* _DIRECTIONS FOR THIS TASK_:
Only lines containing the string "mampu" belong in the answer; copy all of them from the entries.

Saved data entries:
----

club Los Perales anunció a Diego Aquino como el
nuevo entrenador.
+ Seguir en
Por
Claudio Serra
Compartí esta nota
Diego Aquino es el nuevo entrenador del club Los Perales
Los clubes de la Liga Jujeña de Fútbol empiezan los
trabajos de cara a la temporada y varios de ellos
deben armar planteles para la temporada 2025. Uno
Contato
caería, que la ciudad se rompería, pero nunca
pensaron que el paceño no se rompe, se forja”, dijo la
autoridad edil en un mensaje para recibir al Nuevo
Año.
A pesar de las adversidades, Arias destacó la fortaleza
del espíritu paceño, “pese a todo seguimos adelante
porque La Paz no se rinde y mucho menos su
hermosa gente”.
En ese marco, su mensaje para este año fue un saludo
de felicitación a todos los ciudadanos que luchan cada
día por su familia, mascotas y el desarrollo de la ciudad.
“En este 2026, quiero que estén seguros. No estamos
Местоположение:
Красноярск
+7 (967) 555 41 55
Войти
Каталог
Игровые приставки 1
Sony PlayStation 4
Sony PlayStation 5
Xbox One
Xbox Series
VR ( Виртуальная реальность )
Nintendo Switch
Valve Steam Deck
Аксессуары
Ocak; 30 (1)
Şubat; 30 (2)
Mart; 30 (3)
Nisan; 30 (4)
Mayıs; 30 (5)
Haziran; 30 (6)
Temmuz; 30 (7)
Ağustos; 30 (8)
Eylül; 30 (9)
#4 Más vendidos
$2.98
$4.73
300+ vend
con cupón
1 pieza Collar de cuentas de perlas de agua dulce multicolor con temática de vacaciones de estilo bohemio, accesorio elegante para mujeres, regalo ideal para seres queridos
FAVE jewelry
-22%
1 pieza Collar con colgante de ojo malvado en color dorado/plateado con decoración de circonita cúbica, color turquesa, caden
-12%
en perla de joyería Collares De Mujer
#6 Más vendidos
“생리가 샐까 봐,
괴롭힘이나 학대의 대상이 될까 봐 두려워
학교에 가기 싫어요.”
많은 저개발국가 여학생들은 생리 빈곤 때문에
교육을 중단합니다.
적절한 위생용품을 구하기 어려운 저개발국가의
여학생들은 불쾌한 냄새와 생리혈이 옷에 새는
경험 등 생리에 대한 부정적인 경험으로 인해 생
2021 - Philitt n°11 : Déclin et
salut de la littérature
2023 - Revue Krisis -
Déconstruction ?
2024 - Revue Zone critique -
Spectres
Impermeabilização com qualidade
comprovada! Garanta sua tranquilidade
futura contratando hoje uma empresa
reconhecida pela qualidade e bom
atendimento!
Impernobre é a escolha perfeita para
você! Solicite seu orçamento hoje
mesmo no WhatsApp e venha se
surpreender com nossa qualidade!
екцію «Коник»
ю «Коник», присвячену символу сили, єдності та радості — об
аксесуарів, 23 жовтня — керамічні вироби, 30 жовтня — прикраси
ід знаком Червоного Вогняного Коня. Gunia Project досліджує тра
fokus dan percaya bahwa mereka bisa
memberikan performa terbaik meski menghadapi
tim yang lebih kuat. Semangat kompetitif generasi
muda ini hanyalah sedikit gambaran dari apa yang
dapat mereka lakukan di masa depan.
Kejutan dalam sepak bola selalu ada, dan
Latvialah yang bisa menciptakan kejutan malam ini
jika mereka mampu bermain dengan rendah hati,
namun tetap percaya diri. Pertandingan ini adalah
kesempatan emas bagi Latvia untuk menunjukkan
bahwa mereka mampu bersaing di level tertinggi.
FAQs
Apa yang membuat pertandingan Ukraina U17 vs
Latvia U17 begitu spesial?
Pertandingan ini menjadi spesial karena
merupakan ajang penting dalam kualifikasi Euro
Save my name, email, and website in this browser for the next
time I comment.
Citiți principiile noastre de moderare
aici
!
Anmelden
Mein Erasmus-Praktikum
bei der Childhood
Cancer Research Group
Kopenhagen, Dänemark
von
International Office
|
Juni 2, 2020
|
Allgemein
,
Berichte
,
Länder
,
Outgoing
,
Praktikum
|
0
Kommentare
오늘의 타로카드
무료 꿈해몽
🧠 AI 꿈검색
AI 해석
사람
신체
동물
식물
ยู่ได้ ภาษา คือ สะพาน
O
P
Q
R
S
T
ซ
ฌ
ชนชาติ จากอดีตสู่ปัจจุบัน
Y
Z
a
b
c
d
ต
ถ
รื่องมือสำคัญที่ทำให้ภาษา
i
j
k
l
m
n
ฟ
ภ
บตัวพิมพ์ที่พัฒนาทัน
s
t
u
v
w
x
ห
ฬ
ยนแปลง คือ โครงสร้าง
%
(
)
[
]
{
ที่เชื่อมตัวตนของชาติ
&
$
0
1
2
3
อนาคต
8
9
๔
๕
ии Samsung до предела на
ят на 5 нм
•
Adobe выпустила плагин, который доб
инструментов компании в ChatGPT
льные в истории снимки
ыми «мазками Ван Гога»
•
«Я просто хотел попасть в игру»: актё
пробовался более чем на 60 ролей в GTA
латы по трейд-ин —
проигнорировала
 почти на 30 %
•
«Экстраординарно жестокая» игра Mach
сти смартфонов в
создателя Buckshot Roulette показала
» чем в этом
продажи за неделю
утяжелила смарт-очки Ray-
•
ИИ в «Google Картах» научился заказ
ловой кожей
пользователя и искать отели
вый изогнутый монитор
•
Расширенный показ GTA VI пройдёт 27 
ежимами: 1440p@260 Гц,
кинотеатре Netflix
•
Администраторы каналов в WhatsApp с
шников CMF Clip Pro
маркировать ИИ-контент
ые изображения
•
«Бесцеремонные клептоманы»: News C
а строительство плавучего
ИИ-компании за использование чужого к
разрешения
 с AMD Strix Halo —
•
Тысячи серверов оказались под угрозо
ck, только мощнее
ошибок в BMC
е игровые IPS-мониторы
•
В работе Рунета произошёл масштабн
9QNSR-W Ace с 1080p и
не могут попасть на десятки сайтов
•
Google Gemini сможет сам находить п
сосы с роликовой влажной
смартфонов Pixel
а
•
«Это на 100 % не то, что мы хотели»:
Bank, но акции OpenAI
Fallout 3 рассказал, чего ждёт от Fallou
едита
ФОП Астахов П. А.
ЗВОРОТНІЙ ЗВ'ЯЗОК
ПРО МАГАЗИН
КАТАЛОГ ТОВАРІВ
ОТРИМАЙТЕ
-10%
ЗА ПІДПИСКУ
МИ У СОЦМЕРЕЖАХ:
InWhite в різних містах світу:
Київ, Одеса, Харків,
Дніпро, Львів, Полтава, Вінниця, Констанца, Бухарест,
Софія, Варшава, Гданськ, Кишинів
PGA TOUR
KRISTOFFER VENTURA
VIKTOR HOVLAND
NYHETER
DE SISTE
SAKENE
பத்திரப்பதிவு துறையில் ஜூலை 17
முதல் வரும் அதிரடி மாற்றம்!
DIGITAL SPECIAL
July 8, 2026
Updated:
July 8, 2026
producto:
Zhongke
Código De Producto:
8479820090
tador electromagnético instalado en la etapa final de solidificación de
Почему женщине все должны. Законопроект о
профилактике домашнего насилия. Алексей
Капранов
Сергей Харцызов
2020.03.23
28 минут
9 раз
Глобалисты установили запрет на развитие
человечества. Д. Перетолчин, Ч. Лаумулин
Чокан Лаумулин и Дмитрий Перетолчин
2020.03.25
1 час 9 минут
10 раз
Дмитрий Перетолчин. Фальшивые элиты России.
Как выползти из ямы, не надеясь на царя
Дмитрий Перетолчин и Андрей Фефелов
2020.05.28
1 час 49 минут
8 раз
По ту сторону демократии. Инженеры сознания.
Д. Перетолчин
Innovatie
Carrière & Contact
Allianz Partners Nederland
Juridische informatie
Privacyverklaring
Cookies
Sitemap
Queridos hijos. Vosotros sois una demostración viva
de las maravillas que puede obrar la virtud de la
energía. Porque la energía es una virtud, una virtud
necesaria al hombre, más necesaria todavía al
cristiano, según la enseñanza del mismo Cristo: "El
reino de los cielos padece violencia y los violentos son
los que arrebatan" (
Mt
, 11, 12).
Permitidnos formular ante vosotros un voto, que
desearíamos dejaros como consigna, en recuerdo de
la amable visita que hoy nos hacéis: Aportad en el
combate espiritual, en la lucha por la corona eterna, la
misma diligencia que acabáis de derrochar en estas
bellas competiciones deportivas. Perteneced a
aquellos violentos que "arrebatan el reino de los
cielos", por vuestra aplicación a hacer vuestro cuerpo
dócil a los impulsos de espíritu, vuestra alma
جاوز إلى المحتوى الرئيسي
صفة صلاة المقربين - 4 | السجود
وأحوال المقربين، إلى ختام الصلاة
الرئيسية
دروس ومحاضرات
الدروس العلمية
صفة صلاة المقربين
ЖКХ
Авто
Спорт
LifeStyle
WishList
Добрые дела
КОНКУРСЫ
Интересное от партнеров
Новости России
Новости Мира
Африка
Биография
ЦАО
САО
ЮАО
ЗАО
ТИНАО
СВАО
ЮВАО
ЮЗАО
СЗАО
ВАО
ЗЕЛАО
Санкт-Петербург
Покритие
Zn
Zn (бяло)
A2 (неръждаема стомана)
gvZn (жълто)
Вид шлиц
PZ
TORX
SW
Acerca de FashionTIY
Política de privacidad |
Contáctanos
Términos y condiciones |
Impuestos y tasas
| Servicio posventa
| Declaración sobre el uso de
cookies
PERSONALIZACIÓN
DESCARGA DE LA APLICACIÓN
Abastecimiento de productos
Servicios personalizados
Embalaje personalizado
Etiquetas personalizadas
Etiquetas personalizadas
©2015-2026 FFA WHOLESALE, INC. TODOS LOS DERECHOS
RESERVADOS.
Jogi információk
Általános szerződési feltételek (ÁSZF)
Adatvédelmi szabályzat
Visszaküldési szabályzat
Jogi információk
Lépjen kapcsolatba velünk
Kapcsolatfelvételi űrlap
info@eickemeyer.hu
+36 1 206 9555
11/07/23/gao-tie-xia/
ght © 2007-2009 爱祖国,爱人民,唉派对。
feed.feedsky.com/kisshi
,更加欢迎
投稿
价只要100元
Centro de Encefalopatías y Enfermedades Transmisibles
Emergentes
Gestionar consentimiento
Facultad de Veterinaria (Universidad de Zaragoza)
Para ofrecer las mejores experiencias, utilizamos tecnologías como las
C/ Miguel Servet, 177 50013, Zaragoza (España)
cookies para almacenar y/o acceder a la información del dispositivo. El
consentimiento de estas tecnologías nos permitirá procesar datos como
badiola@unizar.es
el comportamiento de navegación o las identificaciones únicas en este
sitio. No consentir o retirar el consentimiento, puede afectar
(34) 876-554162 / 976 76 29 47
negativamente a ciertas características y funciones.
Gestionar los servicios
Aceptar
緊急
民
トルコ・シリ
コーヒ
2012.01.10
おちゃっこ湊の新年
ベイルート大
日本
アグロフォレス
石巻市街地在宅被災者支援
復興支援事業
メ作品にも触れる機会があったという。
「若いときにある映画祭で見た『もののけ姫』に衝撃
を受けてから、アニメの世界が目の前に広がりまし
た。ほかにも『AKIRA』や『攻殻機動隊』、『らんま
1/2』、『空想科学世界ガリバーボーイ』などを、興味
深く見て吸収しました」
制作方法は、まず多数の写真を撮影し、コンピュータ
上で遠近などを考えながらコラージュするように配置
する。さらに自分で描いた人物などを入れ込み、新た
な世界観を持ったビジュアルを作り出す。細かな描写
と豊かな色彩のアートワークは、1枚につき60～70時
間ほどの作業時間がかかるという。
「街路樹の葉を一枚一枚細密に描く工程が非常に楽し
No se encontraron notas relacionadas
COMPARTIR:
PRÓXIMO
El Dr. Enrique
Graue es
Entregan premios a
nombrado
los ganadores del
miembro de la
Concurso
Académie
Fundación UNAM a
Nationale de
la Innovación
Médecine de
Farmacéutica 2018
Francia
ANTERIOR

----

* _WORKED SOLUTION_:
jika mereka mampu bermain dengan rendah hati,
bahwa mereka mampu bersaing di level tertinggi.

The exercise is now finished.